▸ WORK REQUEST:
Leaving out the pictures, reproduce each record exactly and in full.

▸ ENTRIES SHOWN:
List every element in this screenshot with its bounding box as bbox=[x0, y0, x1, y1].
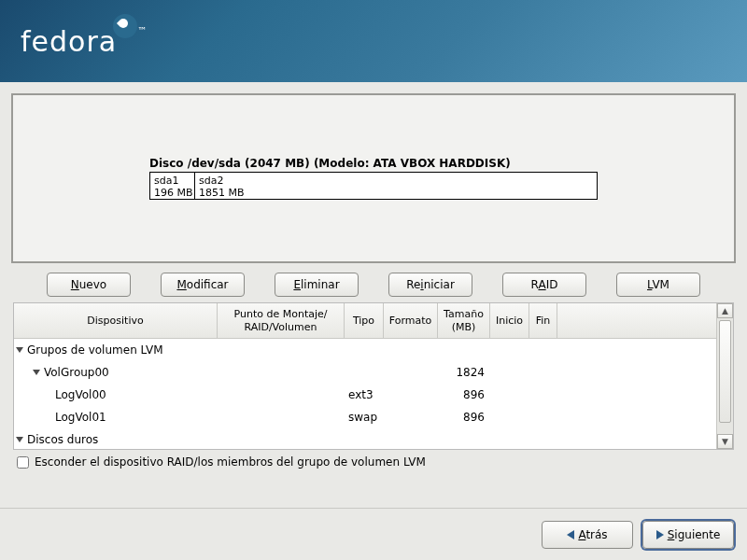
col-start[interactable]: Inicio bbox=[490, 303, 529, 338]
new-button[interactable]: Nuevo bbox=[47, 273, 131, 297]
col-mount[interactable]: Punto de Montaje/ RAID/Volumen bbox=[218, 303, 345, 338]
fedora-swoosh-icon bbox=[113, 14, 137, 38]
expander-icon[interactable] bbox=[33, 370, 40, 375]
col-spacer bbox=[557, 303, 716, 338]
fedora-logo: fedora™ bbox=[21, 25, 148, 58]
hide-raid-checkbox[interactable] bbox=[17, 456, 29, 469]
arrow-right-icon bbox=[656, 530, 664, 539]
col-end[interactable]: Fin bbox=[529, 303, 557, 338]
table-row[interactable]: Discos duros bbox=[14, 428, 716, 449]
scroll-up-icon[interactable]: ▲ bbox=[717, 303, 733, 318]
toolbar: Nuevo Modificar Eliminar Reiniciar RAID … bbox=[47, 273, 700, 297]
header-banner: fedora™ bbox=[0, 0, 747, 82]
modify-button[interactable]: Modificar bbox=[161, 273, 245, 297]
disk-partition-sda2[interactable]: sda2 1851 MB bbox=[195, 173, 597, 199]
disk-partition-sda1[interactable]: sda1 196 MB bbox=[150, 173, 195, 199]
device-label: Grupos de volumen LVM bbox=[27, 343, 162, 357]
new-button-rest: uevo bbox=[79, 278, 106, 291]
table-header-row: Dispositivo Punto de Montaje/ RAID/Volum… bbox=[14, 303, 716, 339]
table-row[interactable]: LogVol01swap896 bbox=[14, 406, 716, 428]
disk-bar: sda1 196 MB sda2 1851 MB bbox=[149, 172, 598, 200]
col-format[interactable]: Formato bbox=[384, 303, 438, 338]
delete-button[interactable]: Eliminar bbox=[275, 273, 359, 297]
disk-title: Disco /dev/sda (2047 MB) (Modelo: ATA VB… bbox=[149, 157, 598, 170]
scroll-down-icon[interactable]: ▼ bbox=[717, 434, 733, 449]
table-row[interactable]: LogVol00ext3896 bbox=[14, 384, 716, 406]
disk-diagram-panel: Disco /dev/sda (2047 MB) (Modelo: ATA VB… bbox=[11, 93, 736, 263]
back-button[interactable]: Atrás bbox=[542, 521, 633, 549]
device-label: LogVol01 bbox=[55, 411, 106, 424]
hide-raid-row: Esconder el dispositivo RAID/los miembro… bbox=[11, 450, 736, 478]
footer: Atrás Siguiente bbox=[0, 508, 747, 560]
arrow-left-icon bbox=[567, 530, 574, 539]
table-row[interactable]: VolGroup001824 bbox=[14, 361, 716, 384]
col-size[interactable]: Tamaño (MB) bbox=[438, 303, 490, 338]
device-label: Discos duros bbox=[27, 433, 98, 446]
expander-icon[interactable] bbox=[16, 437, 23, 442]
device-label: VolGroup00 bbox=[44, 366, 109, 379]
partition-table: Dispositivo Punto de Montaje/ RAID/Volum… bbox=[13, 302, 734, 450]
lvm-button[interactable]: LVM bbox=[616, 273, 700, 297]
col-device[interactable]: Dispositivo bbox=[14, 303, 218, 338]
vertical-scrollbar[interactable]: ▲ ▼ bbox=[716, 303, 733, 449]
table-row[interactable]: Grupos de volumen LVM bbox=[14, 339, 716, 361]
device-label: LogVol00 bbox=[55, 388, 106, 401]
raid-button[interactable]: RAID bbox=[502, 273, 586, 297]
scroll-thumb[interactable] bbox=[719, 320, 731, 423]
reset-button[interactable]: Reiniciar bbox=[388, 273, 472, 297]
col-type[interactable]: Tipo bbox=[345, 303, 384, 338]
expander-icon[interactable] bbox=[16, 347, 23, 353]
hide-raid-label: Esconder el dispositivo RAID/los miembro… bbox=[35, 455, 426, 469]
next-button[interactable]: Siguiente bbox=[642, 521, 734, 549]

▸ ANSWER TO THIS TASK:
List every element in this screenshot with its bounding box as bbox=[x0, y0, x1, y1].
col-start[interactable]: Inicio bbox=[490, 303, 529, 338]
new-button[interactable]: Nuevo bbox=[47, 273, 131, 297]
col-mount[interactable]: Punto de Montaje/ RAID/Volumen bbox=[218, 303, 345, 338]
fedora-swoosh-icon bbox=[113, 14, 137, 38]
expander-icon[interactable] bbox=[33, 370, 40, 375]
col-spacer bbox=[557, 303, 716, 338]
fedora-logo: fedora™ bbox=[21, 25, 148, 58]
hide-raid-checkbox[interactable] bbox=[17, 456, 29, 469]
arrow-right-icon bbox=[656, 530, 664, 539]
col-end[interactable]: Fin bbox=[529, 303, 557, 338]
table-row[interactable]: Discos duros bbox=[14, 428, 716, 449]
scroll-up-icon[interactable]: ▲ bbox=[717, 303, 733, 318]
toolbar: Nuevo Modificar Eliminar Reiniciar RAID … bbox=[47, 273, 700, 297]
header-banner: fedora™ bbox=[0, 0, 747, 82]
modify-button[interactable]: Modificar bbox=[161, 273, 245, 297]
disk-partition-sda2[interactable]: sda2 1851 MB bbox=[195, 173, 597, 199]
disk-partition-sda1[interactable]: sda1 196 MB bbox=[150, 173, 195, 199]
device-label: Grupos de volumen LVM bbox=[27, 343, 162, 357]
new-button-rest: uevo bbox=[79, 278, 106, 291]
table-header-row: Dispositivo Punto de Montaje/ RAID/Volum… bbox=[14, 303, 716, 339]
table-row[interactable]: LogVol01swap896 bbox=[14, 406, 716, 428]
disk-bar: sda1 196 MB sda2 1851 MB bbox=[149, 172, 598, 200]
col-format[interactable]: Formato bbox=[384, 303, 438, 338]
delete-button[interactable]: Eliminar bbox=[275, 273, 359, 297]
disk-title: Disco /dev/sda (2047 MB) (Modelo: ATA VB… bbox=[149, 157, 598, 170]
scroll-down-icon[interactable]: ▼ bbox=[717, 434, 733, 449]
table-row[interactable]: LogVol00ext3896 bbox=[14, 384, 716, 406]
disk-diagram-panel: Disco /dev/sda (2047 MB) (Modelo: ATA VB… bbox=[11, 93, 736, 263]
back-button[interactable]: Atrás bbox=[542, 521, 633, 549]
device-label: LogVol01 bbox=[55, 411, 106, 424]
hide-raid-row: Esconder el dispositivo RAID/los miembro… bbox=[11, 450, 736, 478]
footer: Atrás Siguiente bbox=[0, 508, 747, 560]
arrow-left-icon bbox=[567, 530, 574, 539]
table-row[interactable]: VolGroup001824 bbox=[14, 361, 716, 384]
col-size[interactable]: Tamaño (MB) bbox=[438, 303, 490, 338]
device-label: Discos duros bbox=[27, 433, 98, 446]
expander-icon[interactable] bbox=[16, 437, 23, 442]
device-label: VolGroup00 bbox=[44, 366, 109, 379]
partition-table: Dispositivo Punto de Montaje/ RAID/Volum… bbox=[13, 302, 734, 450]
lvm-button[interactable]: LVM bbox=[616, 273, 700, 297]
col-device[interactable]: Dispositivo bbox=[14, 303, 218, 338]
vertical-scrollbar[interactable]: ▲ ▼ bbox=[716, 303, 733, 449]
table-row[interactable]: Grupos de volumen LVM bbox=[14, 339, 716, 361]
device-label: LogVol00 bbox=[55, 388, 106, 401]
raid-button[interactable]: RAID bbox=[502, 273, 586, 297]
scroll-thumb[interactable] bbox=[719, 320, 731, 423]
reset-button[interactable]: Reiniciar bbox=[388, 273, 472, 297]
col-type[interactable]: Tipo bbox=[345, 303, 384, 338]
expander-icon[interactable] bbox=[16, 347, 23, 353]
hide-raid-label: Esconder el dispositivo RAID/los miembro… bbox=[35, 455, 426, 469]
next-button[interactable]: Siguiente bbox=[642, 521, 734, 549]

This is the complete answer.